Input data
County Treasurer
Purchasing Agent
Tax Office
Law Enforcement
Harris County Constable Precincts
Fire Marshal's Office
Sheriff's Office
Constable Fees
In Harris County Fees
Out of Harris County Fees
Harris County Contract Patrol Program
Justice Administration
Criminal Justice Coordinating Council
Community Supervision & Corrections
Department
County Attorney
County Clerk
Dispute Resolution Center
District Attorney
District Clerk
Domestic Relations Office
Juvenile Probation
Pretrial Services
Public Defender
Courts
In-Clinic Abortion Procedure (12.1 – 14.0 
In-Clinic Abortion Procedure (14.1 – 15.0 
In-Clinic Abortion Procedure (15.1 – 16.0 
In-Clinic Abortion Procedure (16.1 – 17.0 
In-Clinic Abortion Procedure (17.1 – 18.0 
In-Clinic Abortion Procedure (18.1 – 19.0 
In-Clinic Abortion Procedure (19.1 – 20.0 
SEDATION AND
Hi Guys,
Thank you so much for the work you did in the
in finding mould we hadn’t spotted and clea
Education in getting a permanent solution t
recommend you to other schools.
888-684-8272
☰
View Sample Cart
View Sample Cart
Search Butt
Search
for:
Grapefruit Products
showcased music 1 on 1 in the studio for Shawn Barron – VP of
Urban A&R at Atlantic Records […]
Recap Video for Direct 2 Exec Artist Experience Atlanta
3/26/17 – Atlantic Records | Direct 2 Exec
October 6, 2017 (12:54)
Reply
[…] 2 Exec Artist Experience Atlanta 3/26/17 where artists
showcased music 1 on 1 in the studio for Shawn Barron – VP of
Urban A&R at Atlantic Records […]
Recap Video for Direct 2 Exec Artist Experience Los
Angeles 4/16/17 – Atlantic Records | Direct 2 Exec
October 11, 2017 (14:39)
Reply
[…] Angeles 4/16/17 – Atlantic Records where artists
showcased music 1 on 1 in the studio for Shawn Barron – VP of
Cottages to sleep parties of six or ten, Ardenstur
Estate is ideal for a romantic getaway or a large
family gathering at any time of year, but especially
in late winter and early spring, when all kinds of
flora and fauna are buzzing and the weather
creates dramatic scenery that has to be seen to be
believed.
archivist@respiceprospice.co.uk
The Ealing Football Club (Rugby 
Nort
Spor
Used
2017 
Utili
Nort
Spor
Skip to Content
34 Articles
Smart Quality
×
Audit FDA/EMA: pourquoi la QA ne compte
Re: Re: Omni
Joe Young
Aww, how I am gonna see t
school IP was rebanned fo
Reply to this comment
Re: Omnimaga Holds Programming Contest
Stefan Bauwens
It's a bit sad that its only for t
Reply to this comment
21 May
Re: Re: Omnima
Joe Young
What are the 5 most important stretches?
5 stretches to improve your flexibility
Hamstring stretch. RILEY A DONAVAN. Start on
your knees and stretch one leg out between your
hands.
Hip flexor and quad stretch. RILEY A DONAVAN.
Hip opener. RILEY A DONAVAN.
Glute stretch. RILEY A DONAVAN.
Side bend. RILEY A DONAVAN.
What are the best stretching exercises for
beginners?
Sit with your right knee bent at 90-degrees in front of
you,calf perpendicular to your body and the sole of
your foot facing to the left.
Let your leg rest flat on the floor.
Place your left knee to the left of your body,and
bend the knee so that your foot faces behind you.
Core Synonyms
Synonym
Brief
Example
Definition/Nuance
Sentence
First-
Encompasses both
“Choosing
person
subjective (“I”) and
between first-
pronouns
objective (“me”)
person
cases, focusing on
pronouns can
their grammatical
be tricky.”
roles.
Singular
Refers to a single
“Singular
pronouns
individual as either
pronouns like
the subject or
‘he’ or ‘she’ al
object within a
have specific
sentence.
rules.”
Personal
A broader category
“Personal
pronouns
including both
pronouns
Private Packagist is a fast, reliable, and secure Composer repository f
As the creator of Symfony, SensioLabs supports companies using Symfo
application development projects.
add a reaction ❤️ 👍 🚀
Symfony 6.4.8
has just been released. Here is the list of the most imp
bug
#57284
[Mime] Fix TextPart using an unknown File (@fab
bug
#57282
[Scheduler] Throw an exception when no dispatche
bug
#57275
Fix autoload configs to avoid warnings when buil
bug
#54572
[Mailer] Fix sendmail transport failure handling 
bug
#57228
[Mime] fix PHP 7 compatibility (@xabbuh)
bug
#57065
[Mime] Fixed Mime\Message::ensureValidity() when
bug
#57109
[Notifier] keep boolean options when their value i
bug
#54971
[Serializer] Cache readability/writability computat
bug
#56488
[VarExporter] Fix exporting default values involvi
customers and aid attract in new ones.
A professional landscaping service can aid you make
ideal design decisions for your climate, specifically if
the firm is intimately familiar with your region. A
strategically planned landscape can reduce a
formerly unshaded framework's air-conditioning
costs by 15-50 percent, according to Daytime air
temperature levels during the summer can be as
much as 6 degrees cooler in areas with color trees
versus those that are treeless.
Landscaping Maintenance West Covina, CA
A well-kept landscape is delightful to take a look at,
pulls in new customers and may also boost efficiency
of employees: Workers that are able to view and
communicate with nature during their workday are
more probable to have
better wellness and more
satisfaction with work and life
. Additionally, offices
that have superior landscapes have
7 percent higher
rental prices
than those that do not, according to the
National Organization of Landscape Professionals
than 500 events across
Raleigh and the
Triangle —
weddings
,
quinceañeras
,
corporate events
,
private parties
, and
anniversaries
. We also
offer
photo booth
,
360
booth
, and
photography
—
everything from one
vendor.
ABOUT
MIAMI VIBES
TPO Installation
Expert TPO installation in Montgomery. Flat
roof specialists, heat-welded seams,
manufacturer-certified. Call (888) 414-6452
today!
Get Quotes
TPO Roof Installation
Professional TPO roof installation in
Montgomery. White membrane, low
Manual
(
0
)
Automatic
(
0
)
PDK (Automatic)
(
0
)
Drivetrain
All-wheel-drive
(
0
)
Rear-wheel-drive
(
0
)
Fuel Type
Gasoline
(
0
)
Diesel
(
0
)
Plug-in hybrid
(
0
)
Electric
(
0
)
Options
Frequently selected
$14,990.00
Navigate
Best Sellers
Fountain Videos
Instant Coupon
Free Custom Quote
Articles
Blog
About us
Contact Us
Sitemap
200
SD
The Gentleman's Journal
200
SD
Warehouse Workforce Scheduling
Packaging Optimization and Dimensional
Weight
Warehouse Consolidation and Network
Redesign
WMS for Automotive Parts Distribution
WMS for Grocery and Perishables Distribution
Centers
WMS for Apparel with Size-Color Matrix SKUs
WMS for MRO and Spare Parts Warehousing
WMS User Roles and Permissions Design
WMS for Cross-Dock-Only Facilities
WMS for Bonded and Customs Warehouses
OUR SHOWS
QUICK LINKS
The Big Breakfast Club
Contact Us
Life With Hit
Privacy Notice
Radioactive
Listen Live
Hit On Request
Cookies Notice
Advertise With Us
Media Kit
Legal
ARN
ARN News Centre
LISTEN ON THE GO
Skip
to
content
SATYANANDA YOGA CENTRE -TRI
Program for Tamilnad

Problem statement
Search the data for "left" and list every line in which it occurs.

Result of the task
your foot facing to the left.
Place your left knee to the left of your body,and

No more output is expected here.